Search the listing below for the string "They", then copy every line it appears in.

**The data:**
********************

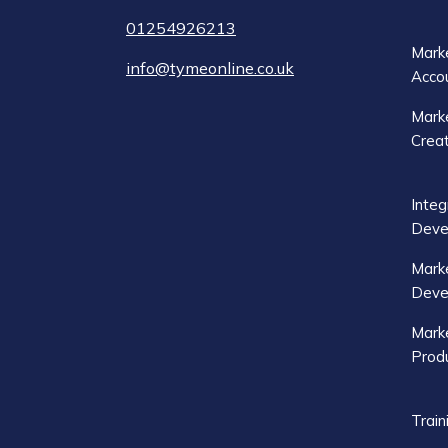
01254926213
Marke
info@tymeonline.co.uk
Acco
Marke
Crea
Integ
Deve
Mark
Deve
Marke
Produ
Train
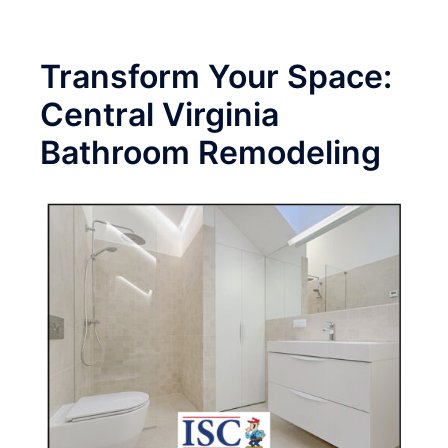
Transform Your Space:
Central Virginia
Bathroom Remodeling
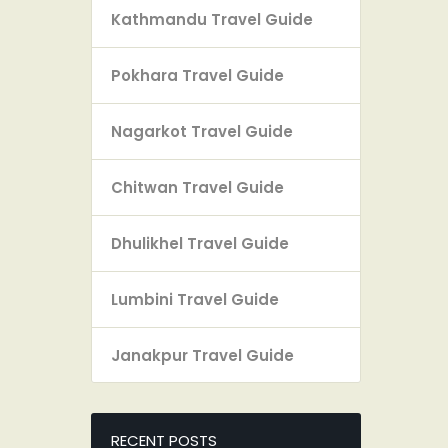
Kathmandu Travel Guide
Pokhara Travel Guide
Nagarkot Travel Guide
Chitwan Travel Guide
Dhulikhel Travel Guide
Lumbini Travel Guide
Janakpur Travel Guide
RECENT POSTS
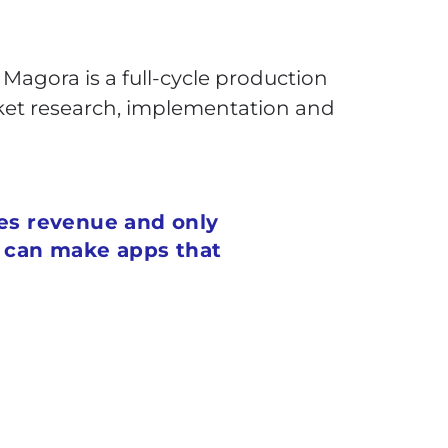
Magora is a full-cycle production
rket research, implementation and
tes revenue and only
s can make apps that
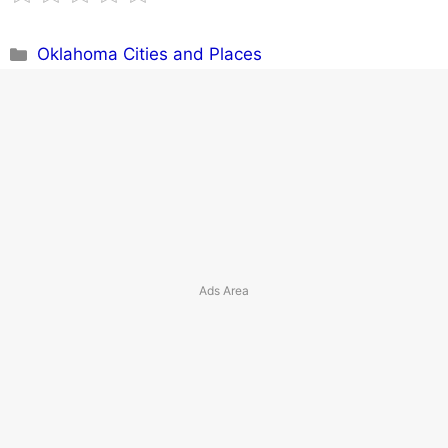
Categories
Oklahoma Cities and Places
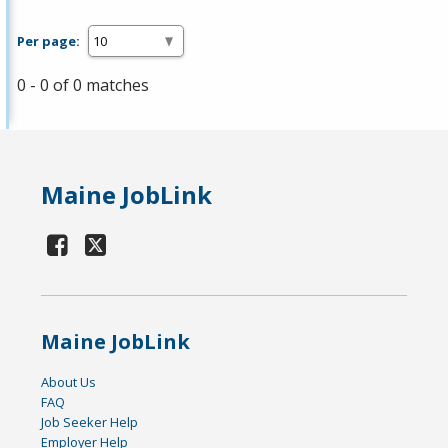
Per page:
0 - 0 of 0 matches
Maine JobLink
Maine JobLink
About Us
FAQ
Job Seeker Help
Employer Help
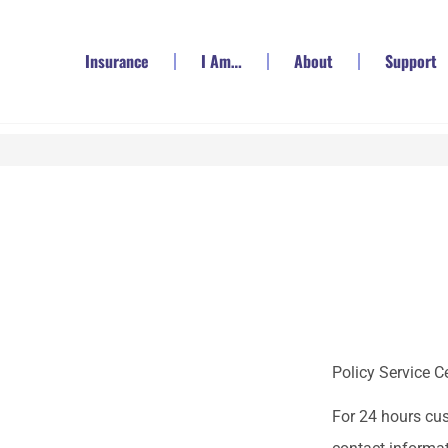
Insurance
I Am…
About
Support
Policy Service C
For 24 hours cu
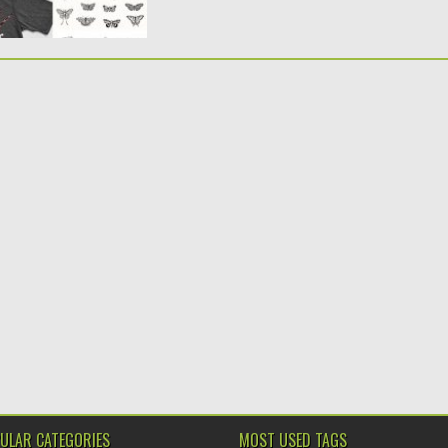
ULAR CATEGORIES
MOST USED TAGS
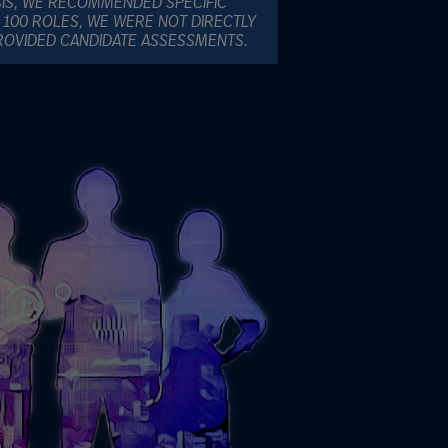
SIS, WE RECOMMENDED SPECIFIC
 100 ROLES, WE WERE NOT DIRECTLY
PROVIDED CANDIDATE ASSESSMENTS.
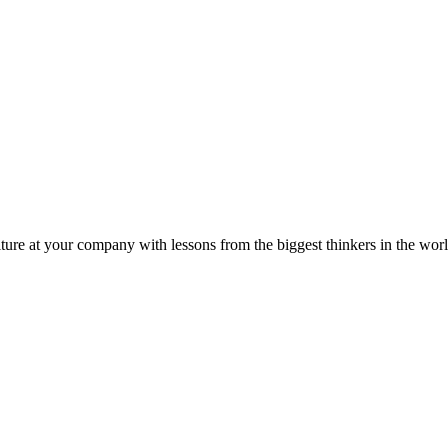
ture at your company with lessons from the biggest thinkers in the worl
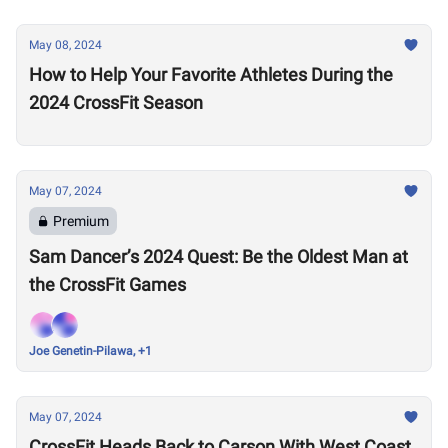
May 08, 2024
How to Help Your Favorite Athletes During the
2024 CrossFit Season
May 07, 2024
Premium
Sam Dancer’s 2024 Quest: Be the Oldest Man at
the CrossFit Games
Joe Genetin-Pilawa, +1
May 07, 2024
CrossFit Heads Back to Carson With West Coast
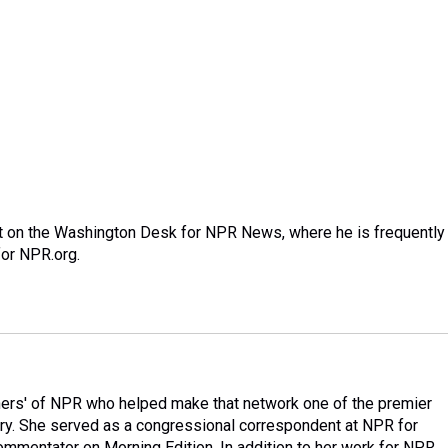
nt on the Washington Desk for NPR News, where he is frequently
for NPR.org.
ers' of NPR who helped make that network one of the premier
try. She served as a congressional correspondent at NPR for
mmentator on Morning Edition. In addition to her work for NPR,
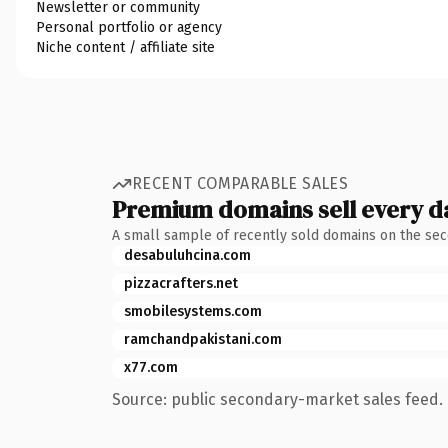
Newsletter or community
Personal portfolio or agency
Niche content / affiliate site
RECENT COMPARABLE SALES
Premium domains sell every d
A small sample of recently sold domains on the se
desabuluhcina.com
pizzacrafters.net
smobilesystems.com
ramchandpakistani.com
x77.com
Source: public secondary-market sales feed. 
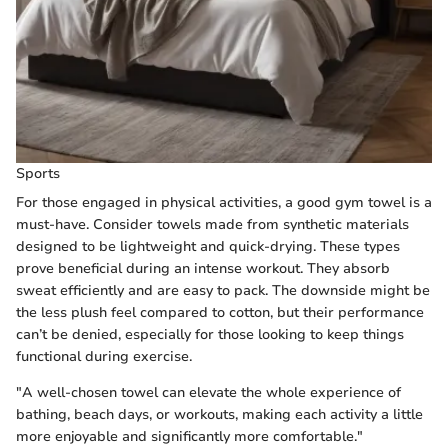
Sports
For those engaged in physical activities, a good gym towel is a
must-have. Consider towels made from synthetic materials
designed to be lightweight and quick-drying. These types
prove beneficial during an intense workout. They absorb
sweat efficiently and are easy to pack. The downside might be
the less plush feel compared to cotton, but their performance
can’t be denied, especially for those looking to keep things
functional during exercise.
"A well-chosen towel can elevate the whole experience of
bathing, beach days, or workouts, making each activity a little
more enjoyable and significantly more comfortable."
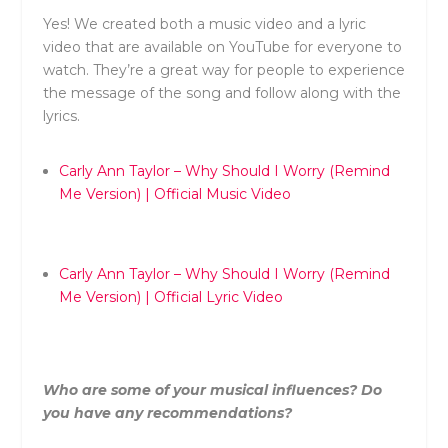
Yes! We created both a music video and a lyric
video that are available on YouTube for everyone to
watch. They’re a great way for people to experience
the message of the song and follow along with the
lyrics.
Carly
Ann
Taylor
– Why Should I Worry (Remind
Me Version) | Official Music Video
Carly
Ann
Taylor
– Why Should I Worry (Remind
Me Version) | Official Lyric Video
Who are some of your musical influences? Do
you have any recommendations?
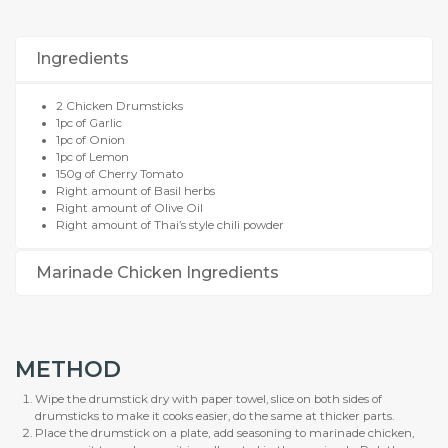
Ingredients
2 Chicken Drumsticks
1pc of Garlic
1pc of Onion
1pc of Lemon
150g of Cherry Tomato
Right amount of Basil herbs
Right amount of Olive Oil
Right amount of Thai’s style chili powder
Marinade Chicken Ingredients
METHOD
Wipe the drumstick dry with paper towel, slice on both sides of
drumsticks to make it cooks easier, do the same at thicker parts.
Place the drumstick on a plate, add seasoning to marinade chicken,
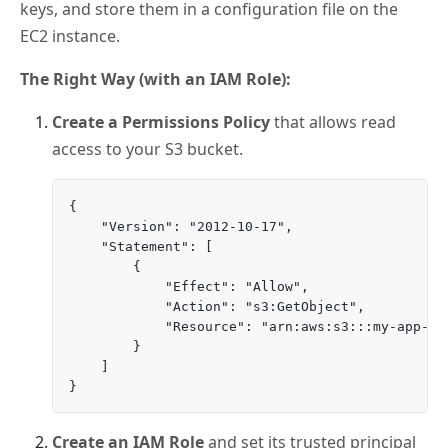
keys, and store them in a configuration file on the
EC2 instance.
The Right Way (with an IAM Role):
Create a Permissions Policy
that allows read
access to your S3 bucket.
{

    "Version": "2012-10-17",

    "Statement": [

        {

            "Effect": "Allow",

            "Action": "s3:GetObject",

            "Resource": "arn:aws:s3:::my-app-buc
        }

    ]

Create an IAM Role
and set its trusted principal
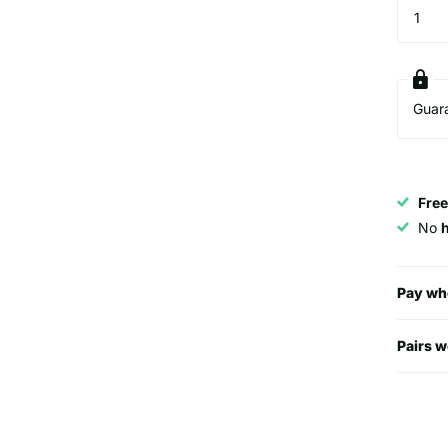
Guar
Free
No
Pay wh
Pairs w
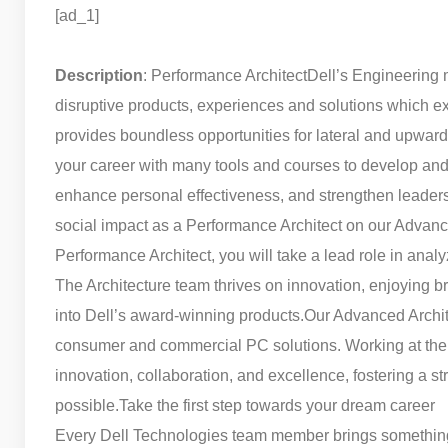
[ad_1]
Description
: Performance Architect
Dell’s Engineering 
disruptive products, experiences and solutions which ex
provides boundless opportunities for lateral and upward
your career with many tools and courses to develop and 
enhance personal effectiveness, and strengthen leadersh
social impact as a Performance Architect on our Advance
Performance Architect, you will take a lead role in anal
The Architecture team thrives on innovation, enjoying b
into Dell’s award-winning products.
Our Advanced Archite
consumer and commercial PC solutions. Working at the fo
innovation, collaboration, and excellence, fostering a 
possible.
Take the first step towards your dream career
Every Dell Technologies team member brings something un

********************

**The completed task:**
prove beneficial during an intense workout. They absorb
watch. They’re a great way for people to experience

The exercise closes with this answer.